**TASK GOAL:**
Exact copy, no pictures: reproduce every record below as it stands.

GIVEN ENTRIES Start Marker

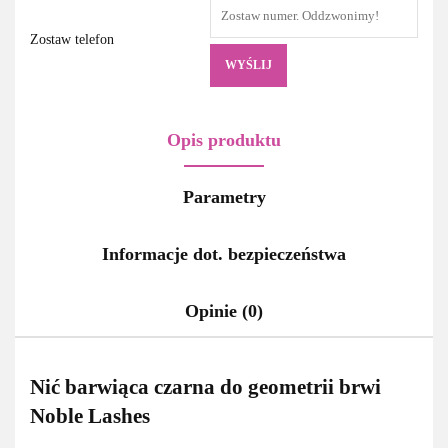
Zostaw telefon
WYŚLIJ
Opis produktu
Parametry
Informacje dot. bezpieczeństwa
Opinie (0)
Nić barwiąca czarna do geometrii brwi
Noble Lashes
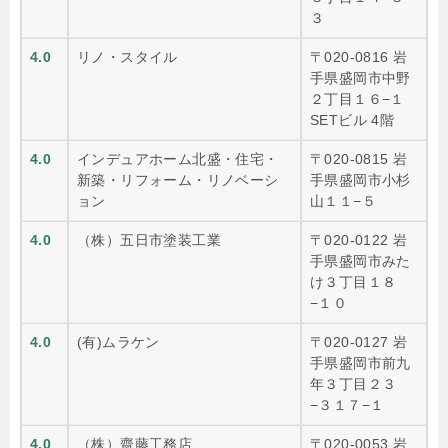
３
4.0
リノ・スタイル
〒020-0816 岩
手県盛岡市中野
２丁目１６−１
SETビル 4階
4.0
インデュアホーム北盛・住宅・
〒020-0815 岩
新築・リフォーム・リノベーシ
手県盛岡市小杉
ョン
山１１−５
4.0
（株）五日市塗装工業
〒020-0122 岩
手県盛岡市みた
け３丁目１８
−１０
4.0
(有)ムラケン
〒020-0127 岩
手県盛岡市前九
年３丁目２３
−３１７−１
4.0
（株）齋藤工務店
〒020-0053 岩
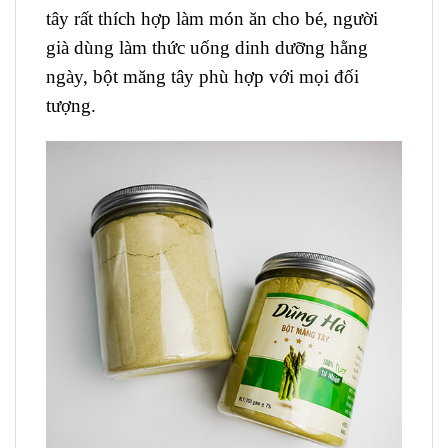
tây rất thích hợp làm món ăn cho bé, người
già dùng làm thức uống dinh dưỡng hằng
ngày, bột măng tây phù hợp với mọi đối
tượng.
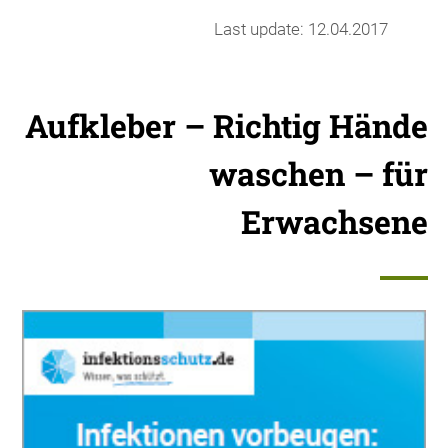
Last update: 12.04.2017
Aufkleber – Richtig Hände
waschen – für
Erwachsene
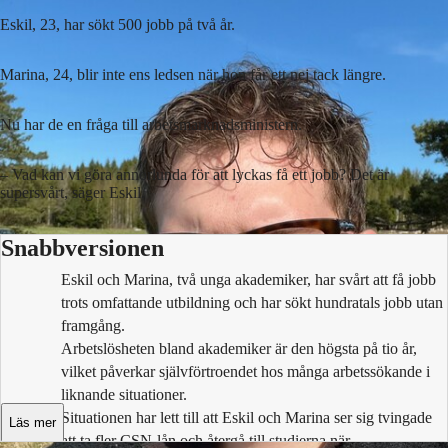
Eskil, 23, har sökt 500 jobb på två år.
Marina, 24, blir inte ens ledsen när hon får ett nej tack längre.
Nu har de en fråga till arbetsmarknadsministern.
– Vad kan vi göra annorlunda för att lyckas få ett jobb? Det är
supersvårt, säger Eskil.
Snabbversionen
Eskil och Marina, två unga akademiker, har svårt att få jobb
trots omfattande utbildning och har sökt hundratals jobb utan
framgång.
Arbetslösheten bland akademiker är den högsta på tio år,
vilket påverkar självförtroendet hos många arbetssökande i
liknande situationer.
Situationen har lett till att Eskil och Marina ser sig tvingade
Läs mer
att ta fler CSN-lån och återgå till studierna när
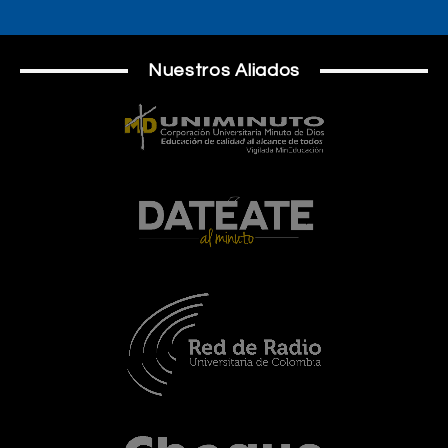
Nuestros Aliados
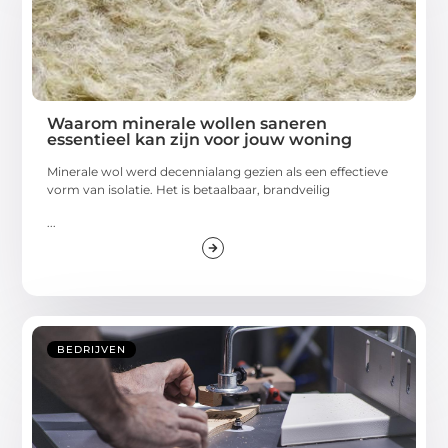
Waarom minerale wollen saneren
essentieel kan zijn voor jouw woning
Minerale wol werd decennialang gezien als een effectieve
vorm van isolatie. Het is betaalbaar, brandveilig
...
BEDRIJVEN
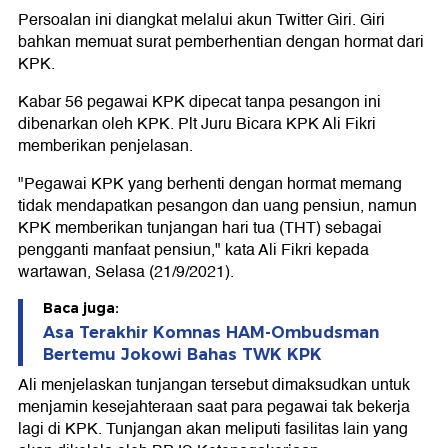
Persoalan ini diangkat melalui akun Twitter Giri. Giri
bahkan memuat surat pemberhentian dengan hormat dari
KPK.
Kabar 56 pegawai KPK dipecat tanpa pesangon ini
dibenarkan oleh KPK. Plt Juru Bicara KPK Ali Fikri
memberikan penjelasan.
"Pegawai KPK yang berhenti dengan hormat memang
tidak mendapatkan pesangon dan uang pensiun, namun
KPK memberikan tunjangan hari tua (THT) sebagai
pengganti manfaat pensiun," kata Ali Fikri kepada
wartawan, Selasa (21/9/2021).
Baca juga:
Asa Terakhir Komnas HAM-Ombudsman
Bertemu Jokowi Bahas TWK KPK
Ali menjelaskan tunjangan tersebut dimaksudkan untuk
menjamin kesejahteraan saat para pegawai tak bekerja
lagi di KPK. Tunjangan akan meliputi fasilitas lain yang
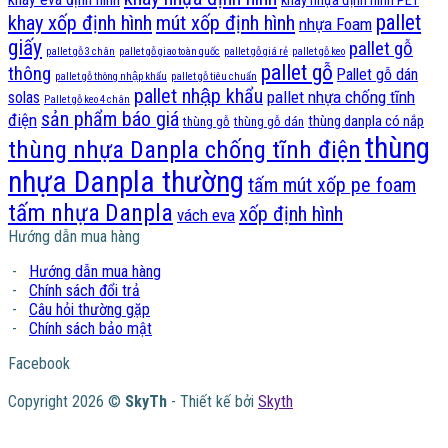
khay nhựa định hình PET
pallet
khay xốp định hình
mút xốp định hình
nhựa Foam
giấy
pallet gỗ
pallet gỗ 3 chân
pallet gỗ giao toàn quốc
pallet gỗ giá rẻ
pallet gỗ keo
pallet gỗ
thông
Pallet gỗ dán
pallet gỗ thông nhập khẩu
pallet gỗ tiêu chuẩn
pallet nhập khẩu
pallet nhựa chống tĩnh
solas
Pallet gỗ keo 4 chân
sản phẩm báo giá
điện
thùng danpla có nắp
thùng gỗ
thùng gỗ dán
thùng
thùng nhựa Danpla chống tĩnh điện
nhựa Danpla thường
tấm mút xốp pe foam
tấm nhựa Danpla
xốp định hình
vách eva
Hướng dẫn mua hàng
-
Hướng dẫn mua hàng
-
Chính sách đổi trả
-
Câu hỏi thường gặp
-
Chính sách bảo mật
Facebook
Copyright 2026 ©
SkyTh
- Thiết kế bởi
Skyth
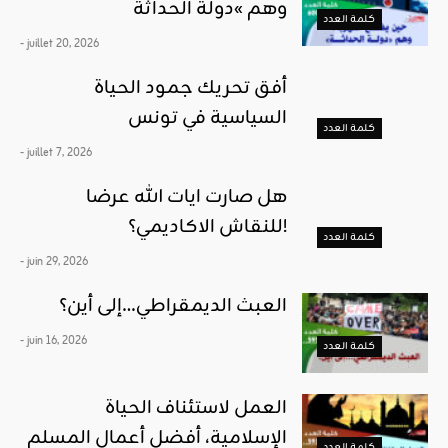
وهم »دولة الحداثة
كلمة العدد
- juillet 20, 2026
أفق تحريك جمود الحياة
السياسية في تونس
كلمة العدد
- juillet 7, 2026
هل صارت ايات الله عرضا
للنقاش الاكاديمي؟!
كلمة العدد
- juin 29, 2026
العبث الديمقراطي…إلى أين؟
- juin 16, 2026
كلمة العدد
العمل لاستئناف الحياة
الإسلامية، أفضل أعمال المسلم
كلمة العدد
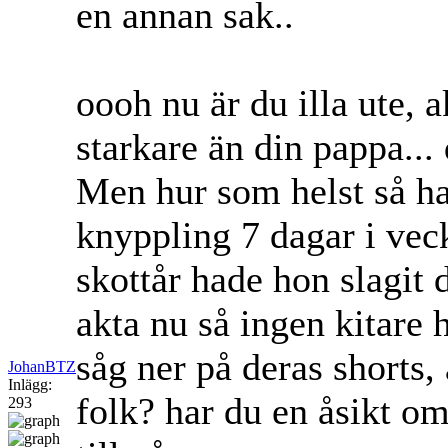
en annan sak..
oooh nu är du illa ute, a
starkare än din pappa...
Men hur som helst så ha
knyppling 7 dagar i vec
skottår hade hon slagit 
akta nu så ingen kitare 
såg ner på deras shorts, 
JohanBTZ
Inlägg:
folk? har du en åsikt om
293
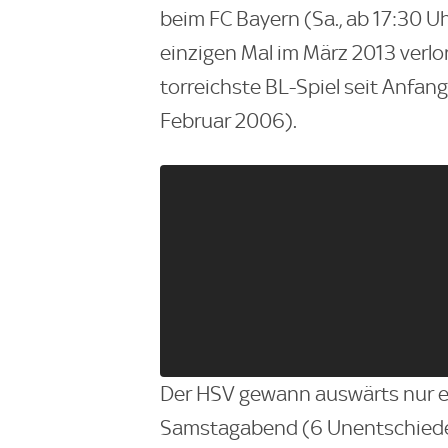
beim FC Bayern (Sa., ab 17:30 Uh
einzigen Mal im März 2013 verlor
torreichste BL-Spiel seit Anfang
Februar 2006).
Der HSV gewann auswärts nur ei
Samstagabend (6 Unentschieden,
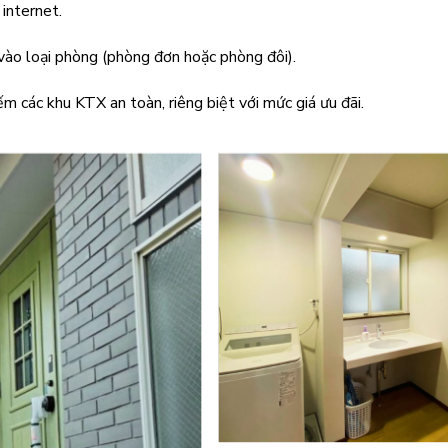
 internet.
vào loại phòng (phòng đơn hoặc phòng đôi).
 các khu KTX an toàn, riêng biệt với mức giá ưu đãi.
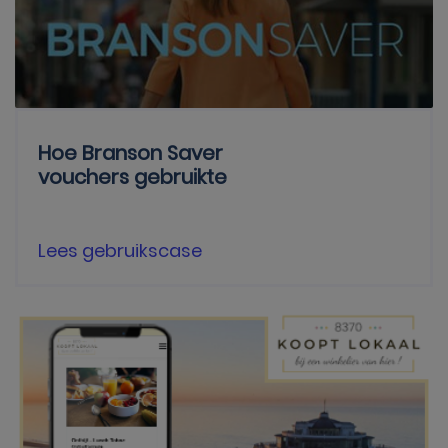
Hoe Branson Saver
vouchers gebruikte
Lees gebruikscase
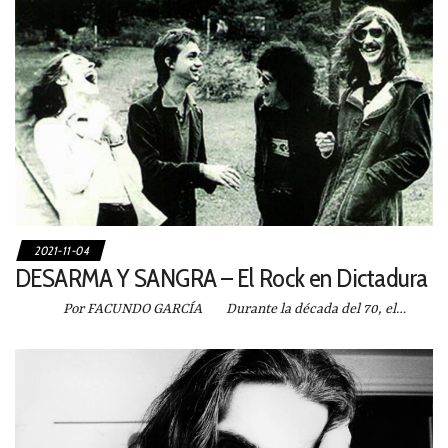
2021-11-04
DESARMA Y SANGRA – El Rock en Dictadura
Por FACUNDO GARCÍA Durante la década del 70, el…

GIVEN ENTRIES End Marker

**EXPECTED OUTPUT:**
Zostaw telefon
WYŚLIJ
Opis produktu
Parametry
Informacje dot. bezpieczeństwa
Opinie (0)
Nić barwiąca czarna do geometrii brwi
Noble Lashes
３
4.0
リノ・スタイル
〒020-0816 岩
手県盛岡市中野
２丁目１６−１
SETビル 4階
4.0
インデュアホーム北盛・住宅・
〒020-0815 岩
新築・リフォーム・リノベーシ
手県盛岡市小杉
ョン
山１１−５
4.0
（株）五日市塗装工業
〒020-0122 岩
手県盛岡市みた
け３丁目１８
−１０
4.0
(有)ムラケン
〒020-0127 岩
手県盛岡市前九
年３丁目２３
−３１７−１
4.0
（株）齋藤工務店
〒020-0053 岩
tây rất thích hợp làm món ăn cho bé, người
già dùng làm thức uống dinh dưỡng hằng
ngày, bột măng tây phù hợp với mọi đối
tượng.
Last update: 12.04.2017
Aufkleber – Richtig Hände
waschen – für
Erwachsene
Eskil, 23, har sökt 500 jobb på två år.
Marina, 24, blir inte ens ledsen när hon får ett nej tack längre.
Nu har de en fråga till arbetsmarknadsministern.
– Vad kan vi göra annorlunda för att lyckas få ett jobb? Det är
supersvårt, säger Eskil.
Snabbversionen
Eskil och Marina, två unga akademiker, har svårt att få jobb
trots omfattande utbildning och har sökt hundratals jobb utan
framgång.
Arbetslösheten bland akademiker är den högsta på tio år,
vilket påverkar självförtroendet hos många arbetssökande i
liknande situationer.
Situationen har lett till att Eskil och Marina ser sig tvingade
Läs mer
att ta fler CSN-lån och återgå till studierna när
Nuestros Aliados
Waarom minerale wollen saneren
essentieel kan zijn voor jouw woning
Minerale wol werd decennialang gezien als een effectieve
vorm van isolatie. Het is betaalbaar, brandveilig
...
BEDRIJVEN
Persoalan ini diangkat melalui akun Twitter Giri. Giri
bahkan memuat surat pemberhentian dengan hormat dari
KPK.
Kabar 56 pegawai KPK dipecat tanpa pesangon ini
dibenarkan oleh KPK. Plt Juru Bicara KPK Ali Fikri
memberikan penjelasan.
"Pegawai KPK yang berhenti dengan hormat memang
tidak mendapatkan pesangon dan uang pensiun, namun
KPK memberikan tunjangan hari tua (THT) sebagai
pengganti manfaat pensiun," kata Ali Fikri kepada
wartawan, Selasa (21/9/2021).
Baca juga:
Asa Terakhir Komnas HAM-Ombudsman
Bertemu Jokowi Bahas TWK KPK
Ali menjelaskan tunjangan tersebut dimaksudkan untuk
menjamin kesejahteraan saat para pegawai tak bekerja
lagi di KPK. Tunjangan akan meliputi fasilitas lain yang
khay nhựa định hình PET
pallet
khay xốp định hình
mút xốp định hình
nhựa Foam
giấy
pallet gỗ
pallet gỗ 3 chân
pallet gỗ giao toàn quốc
pallet gỗ giá rẻ
pallet gỗ keo
pallet gỗ
thông
Pallet gỗ dán
pallet gỗ thông nhập khẩu
pallet gỗ tiêu chuẩn
pallet nhập khẩu
pallet nhựa chống tĩnh
solas
Pallet gỗ keo 4 chân
sản phẩm báo giá
điện
thùng danpla có nắp
thùng gỗ
thùng gỗ dán
thùng
thùng nhựa Danpla chống tĩnh điện
nhựa Danpla thường
tấm mút xốp pe foam
tấm nhựa Danpla
xốp định hình
vách eva
Hướng dẫn mua hàng
-
Hướng dẫn mua hàng
-
Chính sách đổi trả
-
Câu hỏi thường gặp
-
Chính sách bảo mật
Facebook
Copyright 2026 ©
SkyTh
- Thiết kế bởi
Skyth
وهم »دولة الحداثة
كلمة العدد
- juillet 20, 2026
أفق تحريك جمود الحياة
السياسية في تونس
كلمة العدد
- juillet 7, 2026
هل صارت ايات الله عرضا
للنقاش الاكاديمي؟!
كلمة العدد
- juin 29, 2026
العبث الديمقراطي…إلى أين؟
- juin 16, 2026
كلمة العدد
العمل لاستئناف الحياة
الإسلامية، أفضل أعمال المسلم
كلمة العدد
en annan sak..
oooh nu är du illa ute, a
starkare än din pappa...
Men hur som helst så ha
knyppling 7 dagar i vec
skottår hade hon slagit 
akta nu så ingen kitare 
såg ner på deras shorts, 
JohanBTZ
Inlägg:
folk? har du en åsikt om
293
beim FC Bayern (Sa., ab 17:30 Uh
einzigen Mal im März 2013 verlor
torreichste BL-Spiel seit Anfang
Februar 2006).
Der HSV gewann auswärts nur ei
Samstagabend (6 Unentschieden,
 internet.
vào loại phòng (phòng đơn hoặc phòng đôi).
 các khu KTX an toàn, riêng biệt với mức giá ưu đãi.
Hoe Branson Saver
vouchers gebruikte
Lees gebruikscase
2021-11-04
DESARMA Y SANGRA – El Rock en Dictadura
Por FACUNDO GARCÍA Durante la década del 70, el…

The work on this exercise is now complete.